## STORED DATA

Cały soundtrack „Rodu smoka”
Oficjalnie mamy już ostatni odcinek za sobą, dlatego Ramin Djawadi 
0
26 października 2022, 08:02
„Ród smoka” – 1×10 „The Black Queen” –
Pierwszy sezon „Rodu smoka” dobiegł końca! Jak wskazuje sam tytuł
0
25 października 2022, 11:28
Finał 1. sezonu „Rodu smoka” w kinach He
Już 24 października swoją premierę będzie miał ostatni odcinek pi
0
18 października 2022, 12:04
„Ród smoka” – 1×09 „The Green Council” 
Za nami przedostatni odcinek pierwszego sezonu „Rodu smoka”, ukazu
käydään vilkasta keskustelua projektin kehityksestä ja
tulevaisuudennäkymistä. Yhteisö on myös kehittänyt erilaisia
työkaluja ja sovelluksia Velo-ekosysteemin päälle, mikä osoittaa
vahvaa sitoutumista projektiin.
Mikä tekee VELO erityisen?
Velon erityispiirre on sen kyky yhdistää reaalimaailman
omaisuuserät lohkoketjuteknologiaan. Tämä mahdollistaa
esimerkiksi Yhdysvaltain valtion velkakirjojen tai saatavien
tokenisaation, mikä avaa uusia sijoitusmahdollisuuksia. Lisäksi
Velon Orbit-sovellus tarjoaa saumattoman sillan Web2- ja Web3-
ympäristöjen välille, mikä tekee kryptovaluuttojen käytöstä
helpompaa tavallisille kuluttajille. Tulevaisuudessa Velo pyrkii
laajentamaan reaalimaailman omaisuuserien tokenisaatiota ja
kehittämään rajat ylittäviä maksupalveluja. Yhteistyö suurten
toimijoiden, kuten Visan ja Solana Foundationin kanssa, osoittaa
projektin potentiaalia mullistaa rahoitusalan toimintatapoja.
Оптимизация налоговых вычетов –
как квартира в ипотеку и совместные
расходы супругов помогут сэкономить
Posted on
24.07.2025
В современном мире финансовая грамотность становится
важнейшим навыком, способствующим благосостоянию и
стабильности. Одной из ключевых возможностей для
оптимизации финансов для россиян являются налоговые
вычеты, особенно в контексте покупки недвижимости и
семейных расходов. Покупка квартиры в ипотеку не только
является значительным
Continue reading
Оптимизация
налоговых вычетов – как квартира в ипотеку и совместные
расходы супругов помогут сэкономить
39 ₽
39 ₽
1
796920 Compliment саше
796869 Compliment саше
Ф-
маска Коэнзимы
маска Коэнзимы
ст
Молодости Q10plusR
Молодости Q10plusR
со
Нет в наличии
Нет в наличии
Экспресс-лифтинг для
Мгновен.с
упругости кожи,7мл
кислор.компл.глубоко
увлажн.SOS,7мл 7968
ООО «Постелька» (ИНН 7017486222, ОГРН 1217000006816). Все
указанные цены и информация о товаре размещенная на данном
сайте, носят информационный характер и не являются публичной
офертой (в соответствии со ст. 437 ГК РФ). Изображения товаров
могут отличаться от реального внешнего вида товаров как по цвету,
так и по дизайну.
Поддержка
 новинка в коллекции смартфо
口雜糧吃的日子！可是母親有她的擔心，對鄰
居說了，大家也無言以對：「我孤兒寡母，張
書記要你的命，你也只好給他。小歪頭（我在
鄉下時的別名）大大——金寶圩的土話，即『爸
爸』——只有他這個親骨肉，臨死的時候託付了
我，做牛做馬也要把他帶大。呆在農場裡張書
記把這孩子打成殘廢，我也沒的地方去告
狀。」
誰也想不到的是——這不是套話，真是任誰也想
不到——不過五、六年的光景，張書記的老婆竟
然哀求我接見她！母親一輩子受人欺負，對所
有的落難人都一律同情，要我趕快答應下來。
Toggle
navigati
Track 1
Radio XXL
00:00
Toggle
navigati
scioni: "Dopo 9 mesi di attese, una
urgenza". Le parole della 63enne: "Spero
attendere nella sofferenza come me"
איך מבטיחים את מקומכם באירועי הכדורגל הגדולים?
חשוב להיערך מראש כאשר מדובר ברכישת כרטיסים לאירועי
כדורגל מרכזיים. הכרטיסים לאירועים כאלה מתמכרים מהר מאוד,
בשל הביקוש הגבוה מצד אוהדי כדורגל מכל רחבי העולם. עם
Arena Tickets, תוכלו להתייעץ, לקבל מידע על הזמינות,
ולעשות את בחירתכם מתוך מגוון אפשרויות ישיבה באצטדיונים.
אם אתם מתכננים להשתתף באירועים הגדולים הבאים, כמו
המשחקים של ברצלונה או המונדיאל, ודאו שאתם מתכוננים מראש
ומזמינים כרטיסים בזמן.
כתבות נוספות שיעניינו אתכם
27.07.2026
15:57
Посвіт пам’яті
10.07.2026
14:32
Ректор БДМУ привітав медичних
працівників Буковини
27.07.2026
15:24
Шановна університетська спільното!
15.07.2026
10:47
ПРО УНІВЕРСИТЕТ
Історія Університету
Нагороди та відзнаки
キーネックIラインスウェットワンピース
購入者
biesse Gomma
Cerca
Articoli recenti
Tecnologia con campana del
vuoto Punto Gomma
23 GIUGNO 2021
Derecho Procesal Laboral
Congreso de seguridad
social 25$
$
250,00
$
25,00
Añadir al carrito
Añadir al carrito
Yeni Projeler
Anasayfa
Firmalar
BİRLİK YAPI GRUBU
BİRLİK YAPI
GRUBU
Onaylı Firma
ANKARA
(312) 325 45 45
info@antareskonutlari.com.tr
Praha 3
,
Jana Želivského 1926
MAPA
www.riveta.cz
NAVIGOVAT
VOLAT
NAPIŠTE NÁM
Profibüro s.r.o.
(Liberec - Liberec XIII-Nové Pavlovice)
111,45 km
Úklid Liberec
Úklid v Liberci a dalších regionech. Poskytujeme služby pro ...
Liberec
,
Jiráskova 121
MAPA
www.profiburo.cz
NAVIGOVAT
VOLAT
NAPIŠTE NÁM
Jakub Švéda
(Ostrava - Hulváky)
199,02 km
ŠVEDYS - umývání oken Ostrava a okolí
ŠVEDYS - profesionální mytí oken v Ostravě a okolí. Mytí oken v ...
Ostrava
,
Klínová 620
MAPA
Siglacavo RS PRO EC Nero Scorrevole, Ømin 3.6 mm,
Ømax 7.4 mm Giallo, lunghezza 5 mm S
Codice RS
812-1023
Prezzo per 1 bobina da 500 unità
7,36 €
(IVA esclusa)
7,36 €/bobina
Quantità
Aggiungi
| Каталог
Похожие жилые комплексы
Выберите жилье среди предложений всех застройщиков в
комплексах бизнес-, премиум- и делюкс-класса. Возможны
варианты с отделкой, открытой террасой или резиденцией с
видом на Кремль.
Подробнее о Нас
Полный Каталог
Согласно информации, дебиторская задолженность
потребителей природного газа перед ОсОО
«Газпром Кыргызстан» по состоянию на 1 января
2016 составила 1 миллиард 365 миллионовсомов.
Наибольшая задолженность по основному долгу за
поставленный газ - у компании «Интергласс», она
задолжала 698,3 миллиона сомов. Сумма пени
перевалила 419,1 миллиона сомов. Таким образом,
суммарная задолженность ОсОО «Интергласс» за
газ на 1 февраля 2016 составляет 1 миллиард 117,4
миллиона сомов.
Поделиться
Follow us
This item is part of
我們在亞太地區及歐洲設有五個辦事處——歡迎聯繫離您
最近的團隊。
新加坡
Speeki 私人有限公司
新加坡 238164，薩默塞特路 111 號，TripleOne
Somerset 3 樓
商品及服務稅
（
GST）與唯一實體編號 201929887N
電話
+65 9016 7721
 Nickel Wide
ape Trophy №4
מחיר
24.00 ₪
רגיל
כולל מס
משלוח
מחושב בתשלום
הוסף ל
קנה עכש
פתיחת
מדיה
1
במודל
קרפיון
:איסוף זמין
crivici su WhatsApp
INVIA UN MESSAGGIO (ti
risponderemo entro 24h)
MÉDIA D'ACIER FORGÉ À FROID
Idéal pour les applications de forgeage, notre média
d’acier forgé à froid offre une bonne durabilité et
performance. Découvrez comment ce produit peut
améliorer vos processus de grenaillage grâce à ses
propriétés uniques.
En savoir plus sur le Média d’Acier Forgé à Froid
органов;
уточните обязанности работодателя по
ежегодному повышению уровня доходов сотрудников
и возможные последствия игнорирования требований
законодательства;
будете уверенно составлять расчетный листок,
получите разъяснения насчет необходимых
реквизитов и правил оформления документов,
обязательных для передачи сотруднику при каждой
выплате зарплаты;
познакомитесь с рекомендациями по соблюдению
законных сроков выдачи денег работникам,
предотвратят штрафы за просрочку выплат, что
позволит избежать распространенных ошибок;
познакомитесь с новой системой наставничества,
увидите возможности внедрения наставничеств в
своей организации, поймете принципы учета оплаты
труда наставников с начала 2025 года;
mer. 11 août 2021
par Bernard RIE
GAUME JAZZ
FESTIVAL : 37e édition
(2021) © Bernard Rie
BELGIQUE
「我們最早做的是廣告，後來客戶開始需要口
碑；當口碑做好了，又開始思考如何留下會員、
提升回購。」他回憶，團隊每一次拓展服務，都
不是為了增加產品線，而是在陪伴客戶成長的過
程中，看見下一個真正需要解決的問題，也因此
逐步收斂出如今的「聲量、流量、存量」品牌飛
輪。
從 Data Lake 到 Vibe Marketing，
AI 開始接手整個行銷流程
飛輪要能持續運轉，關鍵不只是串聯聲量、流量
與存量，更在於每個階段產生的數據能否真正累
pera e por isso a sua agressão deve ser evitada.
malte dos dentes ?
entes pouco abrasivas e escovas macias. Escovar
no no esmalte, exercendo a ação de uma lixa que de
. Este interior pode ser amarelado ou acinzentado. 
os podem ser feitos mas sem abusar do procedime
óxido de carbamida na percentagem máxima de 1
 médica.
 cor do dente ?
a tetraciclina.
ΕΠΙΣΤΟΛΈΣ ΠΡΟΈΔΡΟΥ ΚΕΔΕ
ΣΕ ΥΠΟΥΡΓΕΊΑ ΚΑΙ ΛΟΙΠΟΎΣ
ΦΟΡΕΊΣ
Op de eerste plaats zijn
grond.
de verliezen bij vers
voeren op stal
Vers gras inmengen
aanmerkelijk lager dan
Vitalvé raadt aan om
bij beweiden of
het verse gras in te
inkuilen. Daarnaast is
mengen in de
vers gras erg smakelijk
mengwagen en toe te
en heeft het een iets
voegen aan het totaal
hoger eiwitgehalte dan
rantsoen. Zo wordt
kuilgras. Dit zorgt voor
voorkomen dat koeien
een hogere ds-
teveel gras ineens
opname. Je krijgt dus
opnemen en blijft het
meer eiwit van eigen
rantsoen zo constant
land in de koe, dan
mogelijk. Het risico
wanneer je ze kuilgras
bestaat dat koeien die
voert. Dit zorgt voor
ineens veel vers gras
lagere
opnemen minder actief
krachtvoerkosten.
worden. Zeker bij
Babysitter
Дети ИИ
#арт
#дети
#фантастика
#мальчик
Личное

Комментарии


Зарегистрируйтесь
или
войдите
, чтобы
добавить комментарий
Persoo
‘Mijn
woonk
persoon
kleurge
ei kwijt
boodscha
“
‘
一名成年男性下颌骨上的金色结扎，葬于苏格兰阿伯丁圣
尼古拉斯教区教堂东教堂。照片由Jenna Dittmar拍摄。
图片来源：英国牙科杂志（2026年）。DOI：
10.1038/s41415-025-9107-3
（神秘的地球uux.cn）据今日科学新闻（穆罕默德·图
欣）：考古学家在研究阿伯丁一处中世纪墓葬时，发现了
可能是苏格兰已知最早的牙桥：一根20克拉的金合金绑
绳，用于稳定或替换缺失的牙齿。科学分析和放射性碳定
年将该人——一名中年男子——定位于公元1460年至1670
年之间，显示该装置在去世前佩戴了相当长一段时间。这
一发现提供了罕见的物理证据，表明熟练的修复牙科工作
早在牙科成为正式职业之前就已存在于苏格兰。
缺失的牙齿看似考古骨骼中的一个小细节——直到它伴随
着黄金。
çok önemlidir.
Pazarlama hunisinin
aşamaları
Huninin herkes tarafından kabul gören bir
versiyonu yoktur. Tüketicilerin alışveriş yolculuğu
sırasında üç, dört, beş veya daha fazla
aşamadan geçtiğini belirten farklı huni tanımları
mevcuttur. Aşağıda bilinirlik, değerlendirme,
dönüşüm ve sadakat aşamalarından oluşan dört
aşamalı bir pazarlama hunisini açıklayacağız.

## WORK REQUIRED
Which lines above carry the string "dört"? Copy those lines.

## FINISHED TASK
sırasında üç, dört, beş veya daha fazla
dönüşüm ve sadakat aşamalarından oluşan dört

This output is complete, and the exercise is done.